MV: Foi muito difícil, mas, como eles me disseram, não foi a primeira vez que isso aconteceu. No início dos anos 90, o lago também enfrentou uma seca durante alguns anos e as pessoas começaram a migrar para cidades maiores e para países vizinhos, como Chile ou Argentina. O mesmo está ocorrendo agora, especialmente na vila do povo Uru de Llapallapani.

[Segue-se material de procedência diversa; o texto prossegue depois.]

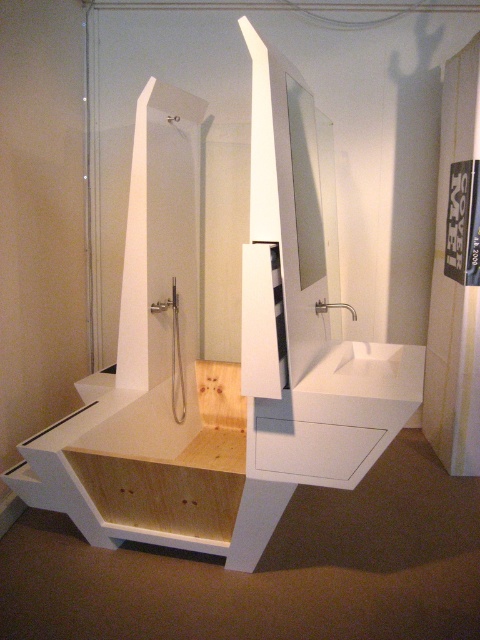 Does white matte sink at center have a greater height compared to clear glass mirror at center?

No.

In the scene shown: Who is taller, white matte sink at center or clear glass mirror at center?

Standing taller between the two is clear glass mirror at center.

Identify the location of white matte sink at center. Image resolution: width=480 pixels, height=640 pixels. pyautogui.click(x=369, y=372). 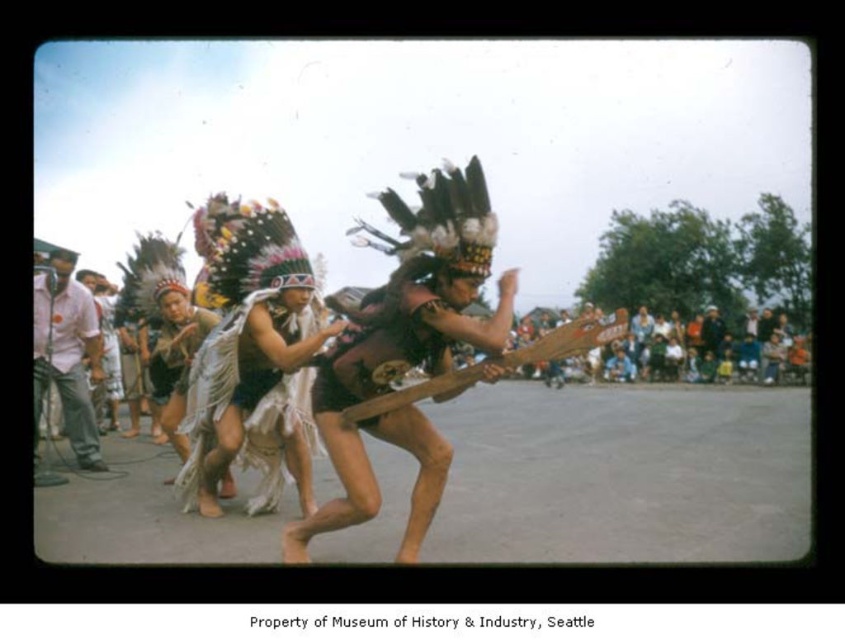 Consider the image. You are a photographer standing behind the performers. You want to take a photo that includes both the white fringed fabric at center and the white cotton shirt at left. What is the minimum distance you need to move backward to ensure both objects are in frame?

The minimum distance you need to move backward is 2.71 meters to ensure both the white fringed fabric at center and the white cotton shirt at left are in frame.

You are a photographer trying to capture the cultural performance. You notice two points in the scene at coordinates point (295, 480) and point (37, 284). Which point is nearer to your camera lens?

Point (295, 480) is closer to the camera than point (37, 284), so the photographer should focus on that point for a clearer shot. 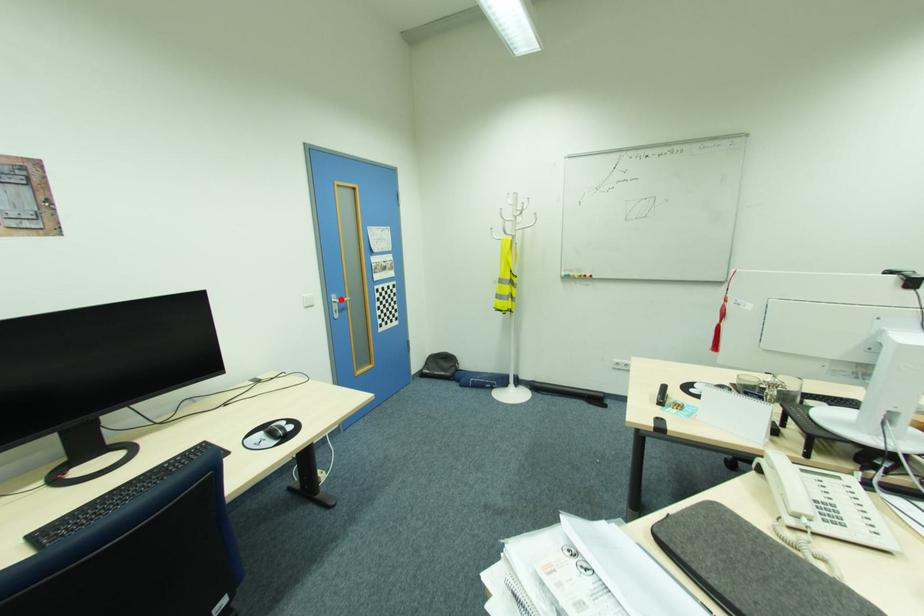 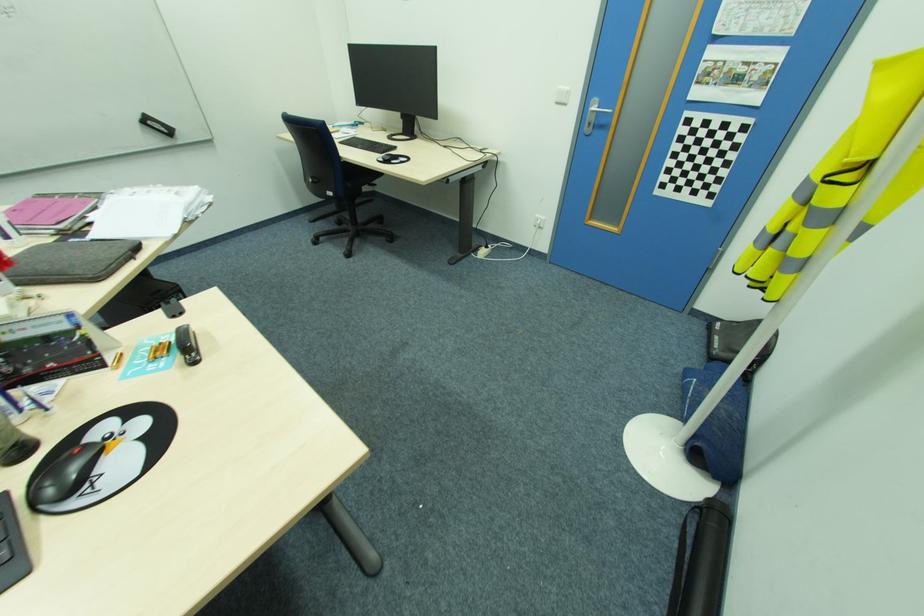 Locate, in the second image, the point that corresponds to the highlighted location in the first image.

(600, 108) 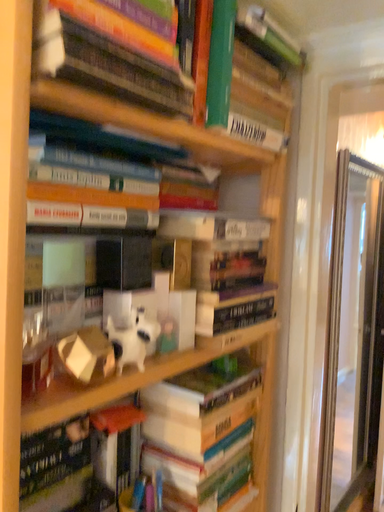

Quando falei com Don Valerio, que gosta de dizer que é o último pescador do Poopó na comunidade Aymara de Untavi, ele me disse que, antes de o lago secar, os peixes já haviam sumido porque o nível da água estava tão baixo que não havia como eles encontrarem abrigo ou comida. Desde então, ficou claro que o lago não era mais uma fonte de alimento ou de renda. Ele também me disse que, antigamente, havia uma linha de ônibus diária de Oruro até sua vila, principalmente por causa do comércio de peixes. Hoje em dia, o ônibus passa apenas uma vez por semana. Don Valerio agora trabalha como pedreiro, mas disse que odeia essa profissão e que não sabe muito sobre construções. Ele preferiria estar em seu barco.

Misha Vallejo

À esquerda, um cartaz representando "rios de água viva" pendurado na parede da casa de dona Cristina em Untavi, na Bolívia. Ela migrou para Oruro por causa da falta de meios de subsistência em razão da estiagem. Seu marido, Don Valerio, era o último pescador do Lago Poopó. À direita, Rinaldo Huanavo Vilca segura foto dele pescando no Lago Poopó, na década de 1960.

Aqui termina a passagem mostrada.